# Concealed Weapon Permit



## 94silverado (Oct 16, 2005)

How many on this website have one i am just curious. Because some people i know think i shouldn't get one on my 18th birthday but i don't smoke so i need something to celibrate my freedom right. lol :sniper:


----------



## MOGLEY (Dec 20, 2005)

I got mine when Clinton got into office and before the big price increase. That later was repealed. I wanted to get grandfathered before any of his ideas were implemented. Had it ever since. I actually don't carry a lot but it is nice to have if think you need it traveling etc.


----------



## People (Jan 17, 2005)

lets all know the laws.

http://www.ag.state.nd.us/BCI/CW/2005Manual.pdf


----------



## TN.Frank (Nov 12, 2005)

I'm pretty sure you need to be 21 to get one since they involve handguns and you have to be 21 to purchase a handgun. It may be different state to state but here in Tennessee it's 21. I got mine almost 5 years ago, it ran $125 for the class and the fee for the permit and I just renewed it(permit is good for 4 years.) and it cost $50 bucks. Personally, if our government would read the Constitution like it was written(see 2nd Amendment for more info.) we'd not have to get any sinkin' permit. We'd all be like Vermont where your state citizenship allows you to carry. Anyway, if you can get it then by all means do.


----------



## 94silverado (Oct 16, 2005)

People i already have on of those manuals and there is actually alot of interesting things i didn't know in it also. TN. Frank For North Dakota the age limit is 18 because concealed weapons covers so many things like knives with blades over 5 inches ect. ect.


----------



## People (Jan 17, 2005)

94silverado


----------



## Bore.224 (Mar 23, 2005)

I got a licence to carry but seldom do as I only have full sized guns. Maybe a beretta tomcat is in my future.


----------



## 94silverado (Oct 16, 2005)

I heard of people carrying full size in the winter. i suppose that could work out well. Me personally i like the S&W Sigma it fits my hand well and the .40 S&W round seems effective. Its small enough for Carry and Big enough for a little fun at the range. As for the Beretta Tomcat i heard they are a good handgun for the frame size and reliablity.


----------



## TN.Frank (Nov 12, 2005)

Well dang son, if you can get one at 18 then I'd say go for it.
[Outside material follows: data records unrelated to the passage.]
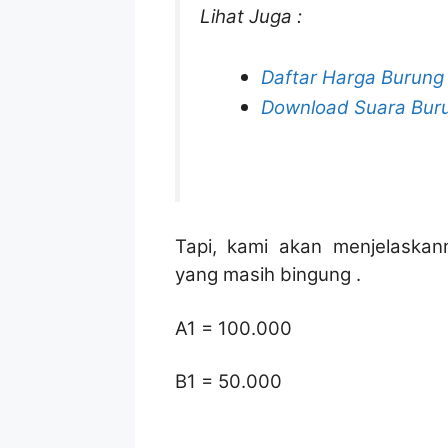
Lihat Juga :
Daftar Harga Burung
Download Suara Bur
Tapi, kami akan menjelaska
yang masih bingung .
A1 = 100.000
B1 = 50.000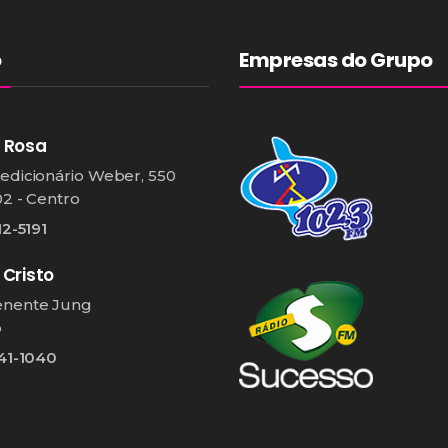
o
Empresas do Grupo
 Rosa
edicionário Weber, 550
02 - Centro
12-5191
 Cristo
enente Jung
o
541-1040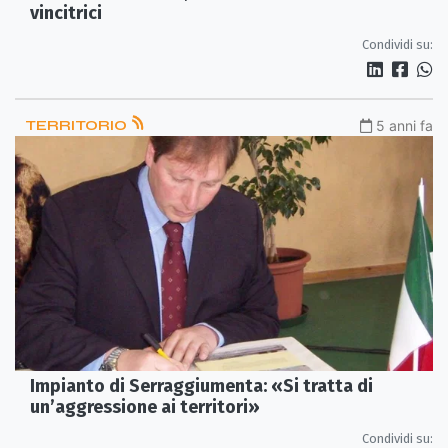
vincitrici
Condividi su:
TERRITORIO
5 anni fa
Impianto di Serraggiumenta: «Si tratta di
un’aggressione ai territori»
Condividi su:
As for weapon choice, that's a somewhat personal matter, what one person likes another hates. I'd go with one of the more compact semi-autos in 9mm. Ammo is cheap so you can practice, recoil is very controlable so in a stress situation you'll hit what you aim at and there's a lot of different models available at reasonable prices. I've got a Ruger P-95 the H&K USP compact is also a good pistol, Sigs (228 or 229) are really nice if you've got the money for one. If you have a shooting range near ya' where you can rent guns go and try a few out and see what YOU like. It may be totally different then what we like, but that's ok, you have to get what's right for you.

:beer:


----------